- The Treasury said the offering was oversubscribed more than four times, attracting offers worth Sh582.7 billion ($ 5.4 billion).
- Experts say the country’s risk profile has been lowered with the backing of the IMF and the World Bank, which have agreed to programs worth more than $ 4 billion in the past year.
- Kenya’s commercial debt is mainly in Eurobonds and syndicated loans that accounted for around 26 percent of external public debt at the end of 2020.
Kenya has raised 108 billion shillings ($ 1 billion) in a Eurobond issue, at an interest rate of 6.3 percent for the 12-year bond, which is the fourth sovereign debt to be issued by the country. since 2014.
The Treasury said the offering was oversubscribed more than four times, attracting offers worth Sh582.7 billion ($ 5.4 billion).
The country had been seeking investors for the bond since Tuesday on a virtual tour, and said Thursday night that it reached its target of Sh108 billion in less than a week for the loan whose principal will be repaid in two tranches to facilitate the pay. pressure on the road.
The public debt management office has been working to reduce borrowing rates and lengthen or stagger payment periods to ease pressure on the country’s cash flow.
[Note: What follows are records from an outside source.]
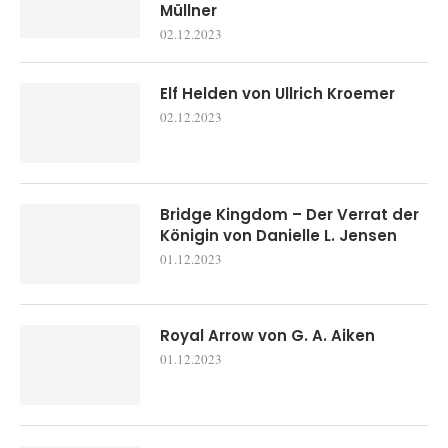
Müllner
02.12.2023
Elf Helden von Ullrich Kroemer
02.12.2023
Bridge Kingdom – Der Verrat der
Königin von Danielle L. Jensen
01.12.2023
Royal Arrow von G. A. Aiken
01.12.2023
“We went to market looking to raise $ 1 billion and we remained steadfast in disciplining our target amount despite oversubscription and competitive pricing,” said Dr. Haron Sirima, CEO of the Office of Debt Management. Public
“Looking ahead, we are optimistic that Kenya will successfully implement liability management operations in the next fiscal year in line with the debt strategy of reducing costs and minimizing risks in the public debt portfolio.”
Amortizing the bond, which means that the principal is paid in installments rather than in a single payment at maturity, will facilitate the renewal of the bond when it matures.
This will help the country avoid the headache of searching for a large amount of dollars in one go to pay back to lenders, as will be the case in June 2024, when the first Eurobond of the 10-year tranche of $ 2 billion issued in June 2014 expires.
“Final maturity (is) June 23, 2034. Principal repayment is made in two equal installments on June 23, 2033 and 2034,” Treasury said in tour documents previously seen by Business Daily.
Experts say the country’s risk profile has been lowered with the backing of the IMF and the World Bank, which have agreed to programs worth more than $ 4 billion in the past year.
This has assured investors that the country is unlikely to face balance of payments problems, at least in the short term, when Covid-19 problems have hit economies hard.
This meant that investors in the new Eurobonds were unlikely to demand a higher interest premium when lending to the country, hence the government’s success in securing a lower interest rate than it had been able to obtain on the most recent Eurobonds taken in May 2019 and February. 2018.
The 2019 bond raised $ 2.1 billion, which was in two tranches of $ 900 million priced at seven percent for a seven-year paper and eight percent for a $ 1.2 billion 12-year tranche.
The one issued in February 2018 raised $ 2 billion in two equal tranches of $ 1 billion, paying 7.25 percent for the 10-year paper and 8.25 percent for the 30-year option.
Kenya’s commercial debt is mainly in Eurobonds and syndicated loans that accounted for around 26 percent of external public debt at the end of 2020.
Eurobonds account for 70 percent of Kenya’s commercial debt ($ 6.1 billion), while syndicated loans account for 27 percent (about $ 2.5 billion).
Borrowing has brought Kenya’s total debt to Sh7.4 trillion, equivalent to 69 percent of GDP from 48.6 percent in 2015, raising questions about its sustainability.
The Treasury says it now prefers Eurobonds to syndicated loans arranged by a group of private banks that charge higher rates over shorter periods.
However, the increase in business debt accumulated since 2013 has become costly to sustain, as repayments and interest account for more than 65 percent of tax revenue in the next financial year.
Thus, the country has returned to the embrace of Bretton Woods lenders after a prolonged period of avoiding these concessional loans that come with a series of conditionalities tied to economic reforms.
This measure has been based on the desire to reduce the total cost of external debt, given that these IMF and World Bank loans are much cheaper compared to commercial loans, have a grace period and are repayable for a longer time .
A debt review by the IMF shows that Kenya’s lending from multilateral lenders increased from $ 10.2 billion in 2019 to $ 13.7 billion in 2020.
In 2013, only seven percent of external debt was commercial, while 27 percent came from bilateral lenders and 64 percent from multilateral sources.